Lost in jungle

Errance ultra-chic d’une jeune fille perdue dans la jungle urbaine

Archive for the ‘Les animaux de la jungle’


ce n’est pas parce que je n’écris plus…

que vous avez le droit de me spammer bande de malade! franchement Monsieur avec votre ip démoniaque dès que je sais comment on fait je vous black list!

En plus à cause de vous j’ai par mégarde enlever un commentaire! Désolée Dédé…

Quadricolore, hein t’en pense quoi?? ca sonne bien?

Je suis un caméléon.
je sais très bien faire semblant que tout va bien quand tout va mal. Mais parfois c’est dur de se retenir de dire aux gens qu’ils sont vraiment cons et qu’ils feraient mieux de s’abstenir de parler, tellement leurs propos n’ont vraiment pas le moindre intérêt. Alors je baisse les bras. La connerie est injuste; elle fatigue toujours les meilleurs.

Oh que ça me démange parfois… Je ne dois pas être aussi hypocrite que je ne le crois… A moins qu’il n’y ait encore une once de révolte en moi…

ps: On dit Merci à Bruno pour le titre!

La crise du logement

Dans la jungle comme partout ailleurs, la crise sévit depuis quelques années, de plus en plus nombreux les autochtones se voient obligés de se rapprocher, de se serrer, de oserai- je le dire? partager. La mode des “co” est lancée et pas seulement l’émission débile d’une petite chaîne qui n’a jamais rien montée qu’une montagne de niaiseries.

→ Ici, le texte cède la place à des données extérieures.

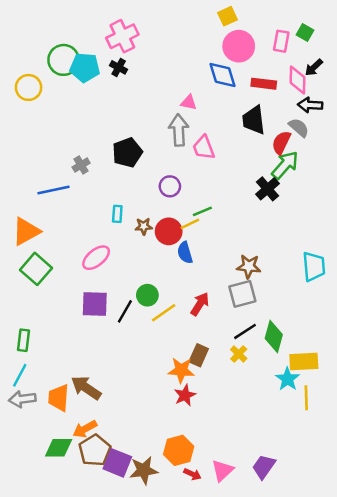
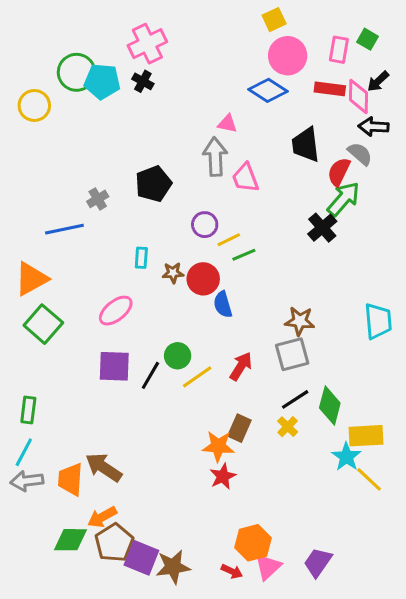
blue diamond: (222, 75) -> (268, 90), turned -40
red rectangle: (264, 84) -> (330, 89), moved
yellow line: (190, 224) -> (229, 240), moved
yellow line: (306, 398) -> (369, 479), turned -45
orange hexagon: (179, 450) -> (253, 543), moved

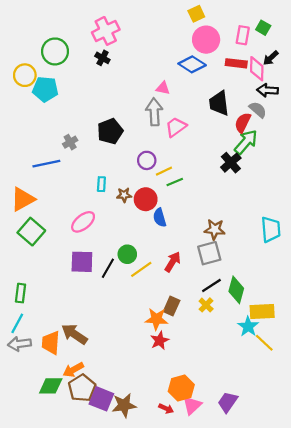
cyan pentagon: (102, 81) -> (45, 89), moved
pink trapezoid: (245, 178) -> (176, 127), turned 75

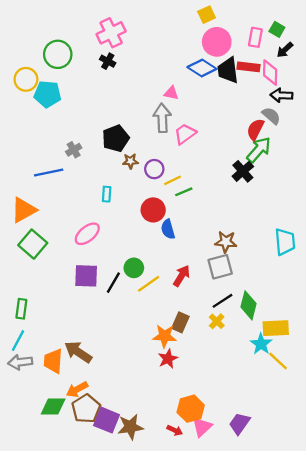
black arrow: (271, 58) -> (285, 50), moved
black trapezoid: (219, 103) -> (228, 70), moved
brown star: (124, 195) -> (130, 161), moved

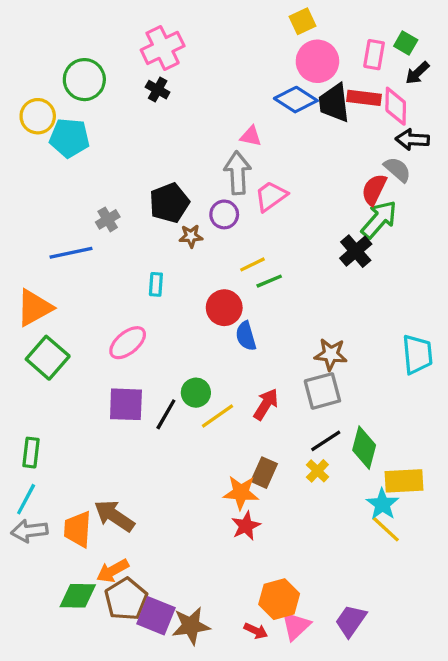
purple circle: (154, 169) -> (224, 214), moved
yellow line: (278, 361) -> (386, 529), moved

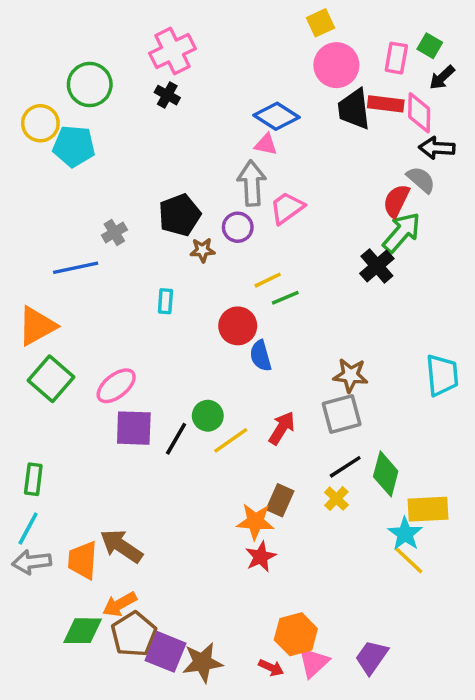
blue diamond: (296, 100) -> (276, 116), moved
pink ellipse: (128, 343) -> (116, 386), moved

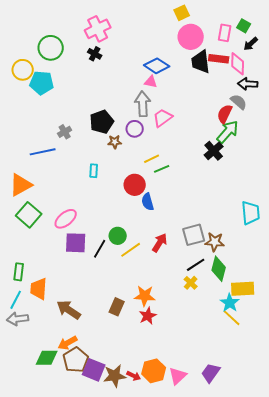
brown star: (350, 375) -> (215, 242), moved
brown rectangle: (280, 500) -> (117, 307), moved
orange trapezoid: (83, 560) -> (39, 289), moved
orange hexagon: (296, 634) -> (154, 371), moved
red arrow: (271, 668) -> (134, 376), moved

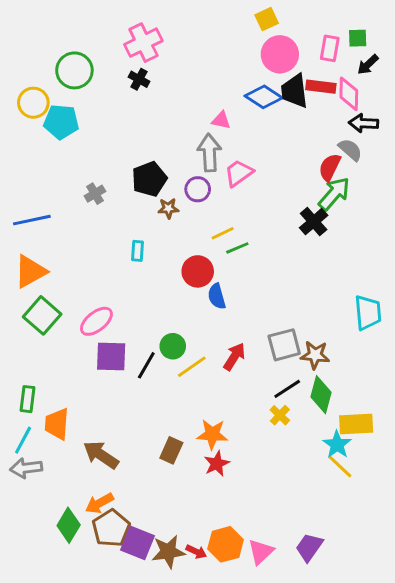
green square: (244, 26) -> (358, 38), turned -32
blue diamond: (157, 66) -> (264, 97), moved
blue line: (43, 152) -> (32, 220), moved
green diamond: (47, 358) -> (69, 525), turned -60

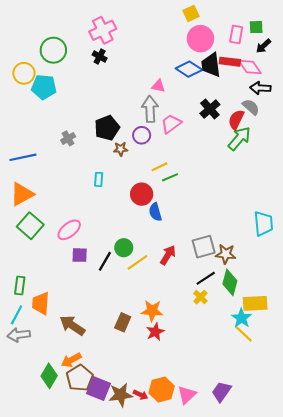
pink diamond: (349, 94) -> (250, 67), turned -35
black cross: (314, 222) -> (210, 109), moved
purple square: (111, 357) -> (80, 255), size x0.7

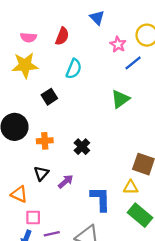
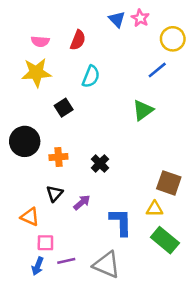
pink star: (118, 44) -> (140, 18), moved

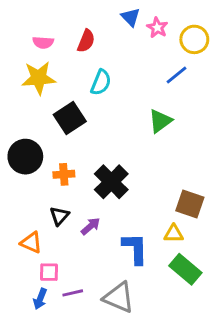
pink star: (140, 18) -> (157, 28), moved
black square: (64, 108) -> (70, 118), size x1.5
black cross: (100, 163) -> (111, 182), size x1.6

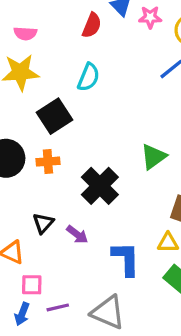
pink star: (157, 28) -> (150, 17), turned -30
red semicircle: (86, 41) -> (92, 25), moved
green triangle: (160, 121) -> (153, 157), moved
orange cross: (64, 174) -> (48, 162), moved
purple arrow: (91, 226) -> (77, 234), turned 78

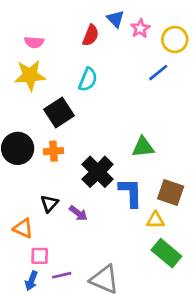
pink star: (150, 17) -> (140, 28), turned -30
green triangle: (153, 157) -> (143, 147), turned 30
blue L-shape: (126, 259) -> (131, 192), moved

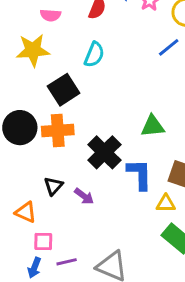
pink semicircle: (34, 42) -> (50, 15), moved
orange cross: (53, 151) -> (58, 131), size x1.5

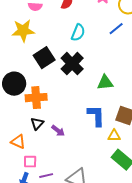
cyan semicircle: (94, 55) -> (78, 33), moved
orange cross: (58, 131) -> (36, 98), moved
black cross: (104, 152) -> (72, 64), moved

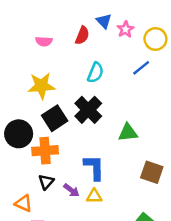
yellow star: (23, 31) -> (41, 86), moved
black square: (44, 58) -> (55, 118), moved
blue L-shape: (96, 116) -> (94, 167), moved
yellow triangle: (114, 136) -> (94, 196), moved

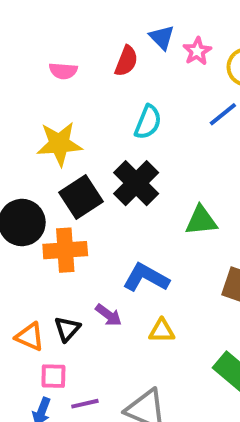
blue L-shape: (94, 167) -> (146, 278), turned -60
black triangle: (46, 182) -> (67, 329), moved
yellow triangle: (94, 196) -> (162, 331), moved

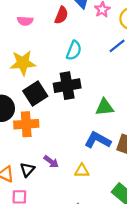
black cross: (136, 183) -> (67, 86), turned 35
blue L-shape: (146, 278) -> (98, 140), moved

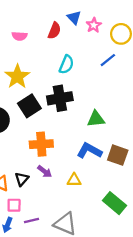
yellow star: (23, 63) -> (17, 76), turned -30
orange cross: (26, 124) -> (41, 144), moved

Co-propriété, co-location, co-habitation, co-voiturage, mais aussi co-opération. Et ce dernier point malheureusement n’est pas compris par tout le monde. Ainsi il nous faut nous accommoder d’espèces quelque peu primaires et dérangées vraisemblablement peu évoluées, sans doute abonnées à la chaine télé sus mentionnée et malheureusement j’ai hérité d’une de ces espèces dans mon voisinage.

La bête est vicieuse et méthodique. Elle guette sa victime, enregistre ses habitudes et s’exhibe prudemment d’abord puis de manière de plus en plus ostentatoire. Défile en bas résille fenêtre grande ouverte son sexe dressé, parait quelque peu gêné du moins je le croyais, mais s’affiche de plus en plus, tellement que l’on ne peut plus faire semblant de croire que c’est un accident, se masturbe devant les petites filles de tout âge, se réjouit de voir le choc dans les regards, frôle de se faire refaire le portrait par un voisin belliqueux et continue à s’exhiber fouet et collier boule en guise de décoration.

Mais il faut appeler la police qu’on nous dit. Oui, sauf qu’il existe encore quelques scrupules à afficher un père de famille devant ses enfants présent un week end sur 3 dans le mois, n’est il pas déjà assez difficile de se rendre compte que son géniteur est un con, faut il vraiment ajouter à la liste “s’ exhibe et se masturbe devant personnes de sexe féminin de tout age confondu”?

Tout le monde le sait, personne ne fait rien, comme on a jamais rien fait contre l’alcoolique notoire, on se barricade, on dresse des murs et des rideaux pour ne plus voir, mais quelque part dans la nuit, on sait que la bête aux tendances perverses nous guette dans le noir attendant le moindre faux pas.

Instinct animal

Ce qu’il y a de surprenant c’est que peu importe l’endroit où l’on vit, la loi de la jungle s’applique. Seule la flore diffère quelque peu, mais la faune, quant à elle, remplit toujours les mêmes critères.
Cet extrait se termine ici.